In 2015 Parkdean and Park Resorts merged to create Parkdean Resorts. The new company had head offices in Newcastle and Hemel Hempstead and continued to operate under two brands "Parkdean" and "Park Resorts" during 2016. The merger created the largest holiday park operator in the UK, with 71 holiday parks, 1.8 million customers, 22,200 caravan owners, 35,400 pitches and sold 400,000 domestic holidays across their estate.

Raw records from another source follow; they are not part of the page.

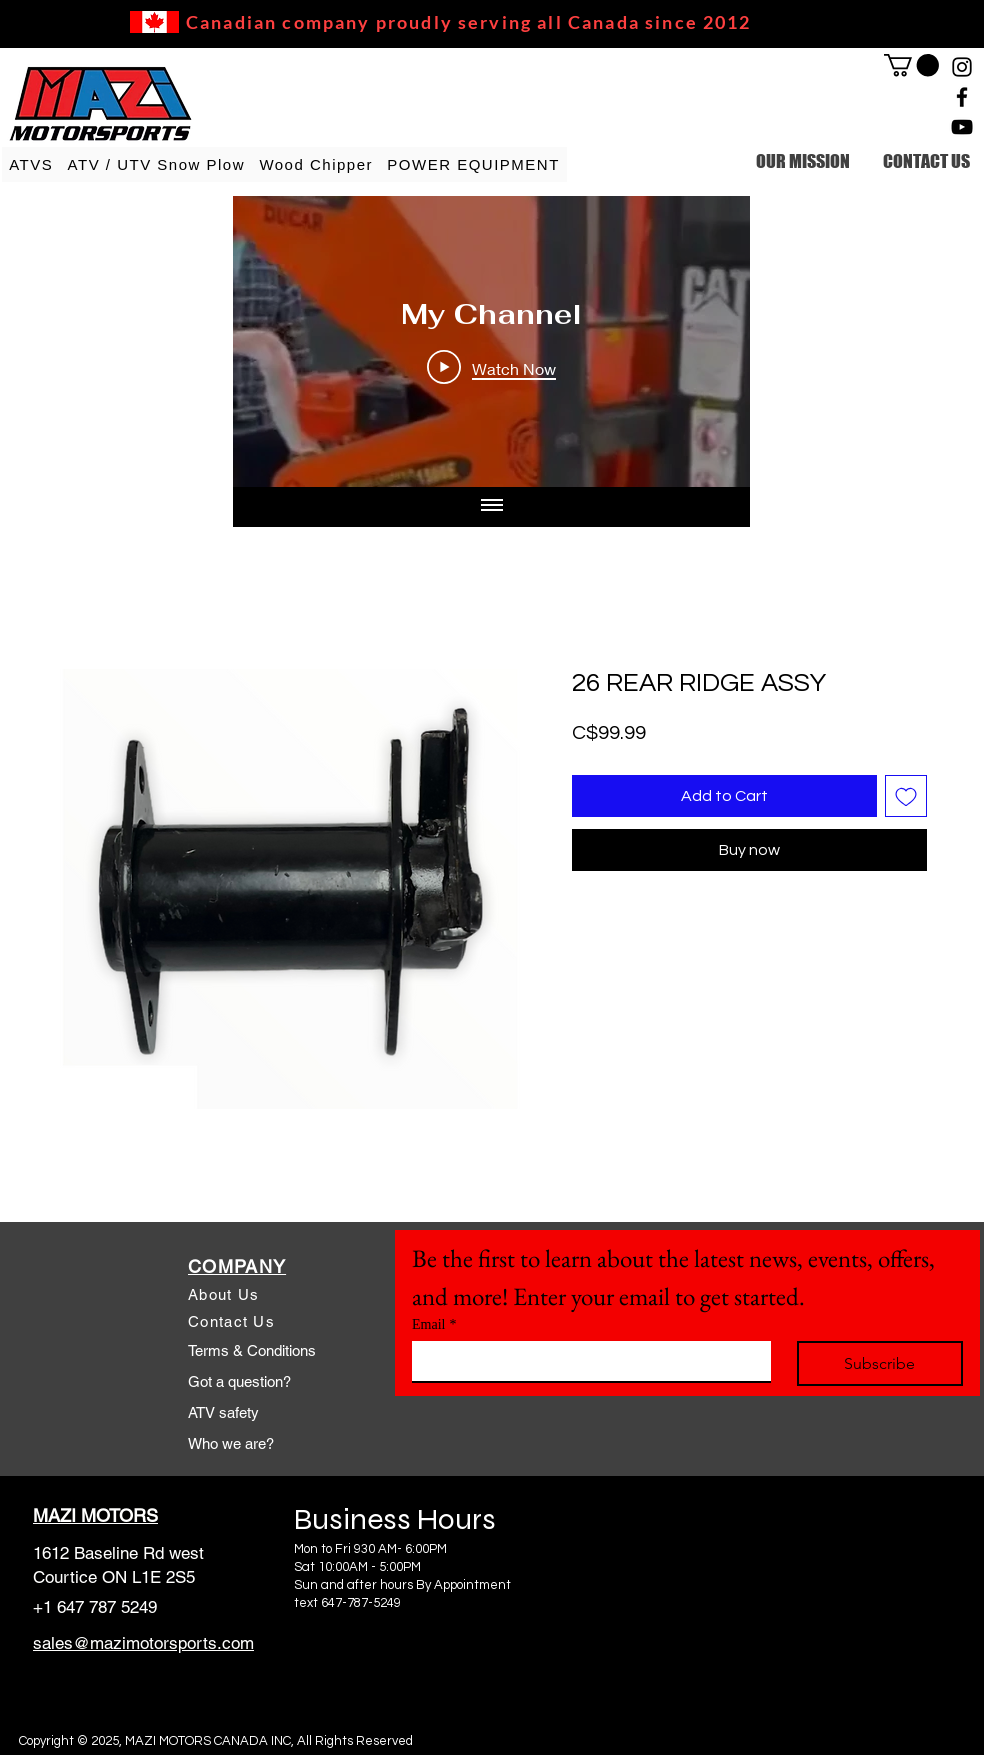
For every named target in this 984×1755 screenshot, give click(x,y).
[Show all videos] (492, 507)
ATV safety (223, 1412)
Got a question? (239, 1381)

The following sites were in operation in 2011:

Devon
- Bideford Bay (near Clovelly) ‡
Isle of Wight
- Thorness Bay (near Cowes)
- Lower Hyde (Shanklin)
- Landguard (Shanklin)
- Nodes Point (near Bembridge)
Kent & Sussex
- Camber Sands (Camber Sands)
- Romney Sands (New Romney) ‡
- St Margaret's Bay (near Dover) ‡
Essex
- Waterside at St. Lawrence Bay (near Maldon)
- Coopers Beach (Mersea Island) ‡
- Weeley Bridge (near Clacton-on-Sea)
- Highfield Grange (Clacton-on-Sea)
- Valley Farm (Clacton-on-Sea) ‡
- Naze Marine (Walton-on-the-Naze)
East Anglia & Lincolnshire
- Kessingland Beach (near Southwold Suffolk)
- Breydon Water (near Great Yarmouth Norfolk)
- California Cliffs (near Great Yarmouth Norfolk) ‡
- Manor Park (Hunstanton Norfolk)
- Heacham Beach (near Hunstanton Norfolk) ‡
- Southview (Skegness Lincolnshire)
- Summerfields (near Great Yarmouth Norfolk) ‡
- Sunnydale (near Mablethorpe Lincolnshire)
Yorkshire
- Withernsea (Withernsea East Riding of Yorkshire)
- Skipsea Sands (Skipsea East Riding of Yorkshire)
- Barmston Beach (near Bridlington East Riding of Yorkshire) ‡
- Cayton Bay (near Scarborough, North Yorkshire)
North East England
- Crimdon Dene (near Hartlepool County Durham)
- Whitley Bay (Whitley Bay Tyne & Wear) ‡
- Sandy Bay (Ashington Northumberland)
- Church Point (Newbiggin-by-the-Sea Northumberland) ‡
- Cresswell Towers (Druridge Bay Northumberland) ‡
Scotland
- Eyemouth (Eyemouth Scottish Borders)
- Sandylands (Saltcoats Ayrshire)
Wales
- Ty Mawr (Abergele North Wales)
- Brynowen (Aberystwyth Wales)
- Carmarthen Bay (Kidwelly South Wales) ‡
North West & Lake District
- Ocean Edge (Heysham Lancashire)
- Regent Bay (Morecambe Lancashire)
- Fallbarrow (Windermere Cumbria)
- Gatebeck (Endmoor Cumbria)
- Hawthorne Sands (Morecambe Lancashire)
- White Cross Bay (Windermere Cumbria)
- Limefitt (Windermere Cumbria)
- Todber Valley (Gisburn Clitheroe)

( ‡ denotes parks not offering camping and/or touring facilities)

==Former parks==
- Shurland Dale (Isle of Sheppey) (Under ownership)
- Ashcroft Coast (Isle of Sheppey) (Under ownership)
- Warden Springs (Isle of Sheppey) (Under ownership)
- Martello Beach (Essex) (under ownership) (Sold to Park Holidays)

==Branding==
===Mascots===
Park Resorts had three mascots in a group called 'Sparky's Krew', consisting of anthropomorphic good rabbits 'Sparky' and 'Sparkle' and naughty aardvark 'Naarky'. The characters were seen in a live production at Park Resorts sites called 'Live with the Krew'. In 2016, after the merger and the creation of Parkdean Resorts, Sid the Seagull and Lizzie the Lizard from Parkdean joined Sparky, Sparkle and Naarky to create the 'Starland Krew'. Younger under 6's can join Pipsqueak the mouse who participates with children in easy challenges among other things. Pipsqueak herself also joins the 'Starland Krew' in productions like "The Magic of Startown". Both mascots from Parkdean had received new outfits and makeovers to make it more suiting.